CSEE4121 - Computer Systems for Data Science
Spring ‘20, Columbia University
Data scientists and engineers increasingly have access to a powerful and broad range of systems they use to conduct big data analysis and machine learning at scale: from databases, large-scale analytics to distributed machine learning frameworks. The goal of this class is to provide data scientists and engineers that work with big data a better understanding of the foundations of how the systems they will be using are built. It will also give them a better understanding of the real-world performance, availability and scalability challenges when using and deploying these systems at scale. In the course we will cover foundational ideas in designing these systems, while focusing on specific popular systems that students are likely to encounter at work or when doing research. The class will include some written homework and programming assignments. Some of the assignments will be done in groups. In this course we will answer the following questions:
- How are popular big data systems designed and architected?

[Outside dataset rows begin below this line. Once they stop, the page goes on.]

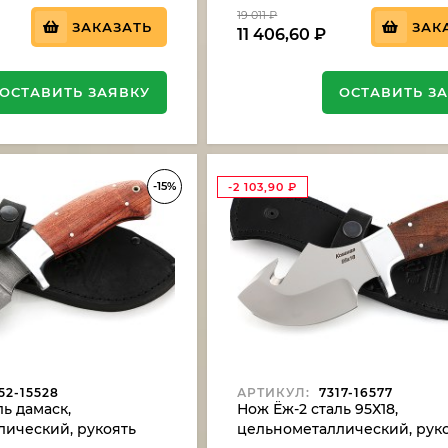
19 011
₽
ЗАКАЗАТЬ
ЗАК
11 406,60
₽
ОСТАВИТЬ ЗАЯВКУ
ОСТАВИТЬ З
-15%
-2 103,90
₽
52-15528
АРТИКУЛ:
7317-16577
ль дамаск,
Нож Ёж-2 сталь 95Х18,
ический, рукоять
цельнометаллический, рук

- How to think about performance, scale and reliability of big data systems?
- How do they remain available and not lose data despite frequent server and hardware failures?
OH: Mondays 2:30-3:30 PM (By appointment only)
Location and Time
501 Northwest Corner Building.
Mondays 4:10pm - 6:40pm
(All Office Hours Held in the CS TA Room, Mudd 1st Floor)
Hongyi Wang – Mon 10am - 12pm
Qianrui Zhang – Tue 9am - 11am
Yujian Wu – Wed 2pm - 4pm
Junlin Song – Thu 12pm - 2pm
Ke Li – Thu 3pm - 5pm
Mingen Pan – Fri 4pm - 6pm
Students are expected to have solid programming experience in Python or with an equivalent programming language. This class is intended to be accessible for data scientists who do not necessarily have a background in databases, operating systems or distributed systems.
Schedule (this is a work in progress, and is likely to change)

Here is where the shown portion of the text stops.